[Aim of the task]
Show each line from the listing that includes the word "available".

^^^^^^^^^^^^^^^^

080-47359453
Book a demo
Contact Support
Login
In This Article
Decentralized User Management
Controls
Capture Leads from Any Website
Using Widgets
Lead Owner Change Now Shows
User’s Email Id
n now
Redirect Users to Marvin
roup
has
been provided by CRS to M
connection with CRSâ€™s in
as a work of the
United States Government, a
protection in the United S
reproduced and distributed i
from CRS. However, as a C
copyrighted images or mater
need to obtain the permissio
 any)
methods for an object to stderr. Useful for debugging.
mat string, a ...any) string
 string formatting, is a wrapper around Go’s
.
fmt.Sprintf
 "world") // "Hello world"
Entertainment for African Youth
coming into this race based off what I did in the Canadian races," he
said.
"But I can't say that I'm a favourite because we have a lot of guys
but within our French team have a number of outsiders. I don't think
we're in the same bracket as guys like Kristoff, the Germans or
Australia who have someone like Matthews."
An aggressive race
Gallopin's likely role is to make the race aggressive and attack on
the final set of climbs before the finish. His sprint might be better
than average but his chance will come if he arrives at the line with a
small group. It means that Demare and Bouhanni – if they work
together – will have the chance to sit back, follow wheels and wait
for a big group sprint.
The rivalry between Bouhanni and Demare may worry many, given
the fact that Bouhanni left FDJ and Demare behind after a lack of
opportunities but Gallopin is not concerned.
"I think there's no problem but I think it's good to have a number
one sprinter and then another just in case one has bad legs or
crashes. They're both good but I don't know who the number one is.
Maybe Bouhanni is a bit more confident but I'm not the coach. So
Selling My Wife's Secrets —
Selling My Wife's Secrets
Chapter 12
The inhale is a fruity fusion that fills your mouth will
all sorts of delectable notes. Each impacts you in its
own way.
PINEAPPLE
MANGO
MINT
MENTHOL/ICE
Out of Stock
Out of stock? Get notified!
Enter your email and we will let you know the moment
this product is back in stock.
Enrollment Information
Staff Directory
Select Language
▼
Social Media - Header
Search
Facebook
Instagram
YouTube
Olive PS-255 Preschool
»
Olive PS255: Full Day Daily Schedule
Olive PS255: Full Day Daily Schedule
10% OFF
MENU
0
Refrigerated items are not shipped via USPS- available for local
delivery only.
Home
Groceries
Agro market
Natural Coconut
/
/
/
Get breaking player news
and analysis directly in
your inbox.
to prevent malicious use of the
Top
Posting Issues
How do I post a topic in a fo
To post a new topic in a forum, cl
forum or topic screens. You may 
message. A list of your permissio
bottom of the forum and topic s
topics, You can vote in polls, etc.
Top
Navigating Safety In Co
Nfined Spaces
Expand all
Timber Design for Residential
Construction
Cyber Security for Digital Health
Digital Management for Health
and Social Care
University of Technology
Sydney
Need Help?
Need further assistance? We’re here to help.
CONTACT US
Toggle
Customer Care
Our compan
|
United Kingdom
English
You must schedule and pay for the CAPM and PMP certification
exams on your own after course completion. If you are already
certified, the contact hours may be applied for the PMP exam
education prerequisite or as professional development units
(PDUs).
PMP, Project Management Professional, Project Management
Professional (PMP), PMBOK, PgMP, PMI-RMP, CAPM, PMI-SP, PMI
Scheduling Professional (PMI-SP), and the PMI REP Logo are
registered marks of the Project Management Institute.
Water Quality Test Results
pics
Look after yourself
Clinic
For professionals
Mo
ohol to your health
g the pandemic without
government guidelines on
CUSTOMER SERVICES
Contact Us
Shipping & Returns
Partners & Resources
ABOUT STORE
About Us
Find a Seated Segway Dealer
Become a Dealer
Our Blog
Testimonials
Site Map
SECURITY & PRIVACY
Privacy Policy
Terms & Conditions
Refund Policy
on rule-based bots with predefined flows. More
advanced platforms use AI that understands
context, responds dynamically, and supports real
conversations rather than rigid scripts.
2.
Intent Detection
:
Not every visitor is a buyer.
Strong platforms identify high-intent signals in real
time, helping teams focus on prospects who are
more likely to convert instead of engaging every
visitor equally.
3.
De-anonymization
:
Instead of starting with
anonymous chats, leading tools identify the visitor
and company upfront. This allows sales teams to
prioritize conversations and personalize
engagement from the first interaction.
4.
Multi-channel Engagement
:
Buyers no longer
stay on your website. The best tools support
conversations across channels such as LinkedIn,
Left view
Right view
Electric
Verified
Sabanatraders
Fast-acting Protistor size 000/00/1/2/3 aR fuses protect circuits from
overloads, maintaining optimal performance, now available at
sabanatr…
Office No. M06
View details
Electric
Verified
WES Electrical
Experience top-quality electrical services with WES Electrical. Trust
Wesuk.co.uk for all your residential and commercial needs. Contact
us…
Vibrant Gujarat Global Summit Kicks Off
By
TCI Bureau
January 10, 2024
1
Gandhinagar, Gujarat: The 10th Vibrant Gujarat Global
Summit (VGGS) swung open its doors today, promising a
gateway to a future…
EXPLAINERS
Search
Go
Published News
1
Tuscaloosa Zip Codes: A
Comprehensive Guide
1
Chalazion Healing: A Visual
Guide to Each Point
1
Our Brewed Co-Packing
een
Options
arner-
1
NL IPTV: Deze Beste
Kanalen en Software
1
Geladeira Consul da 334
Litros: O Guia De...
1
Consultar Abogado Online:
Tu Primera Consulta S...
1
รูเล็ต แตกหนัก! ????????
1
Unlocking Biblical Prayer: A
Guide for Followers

^^^^^^^^^^^^^^^^

[Output below]
Refrigerated items are not shipped via USPS- available for local
overloads, maintaining optimal performance, now available at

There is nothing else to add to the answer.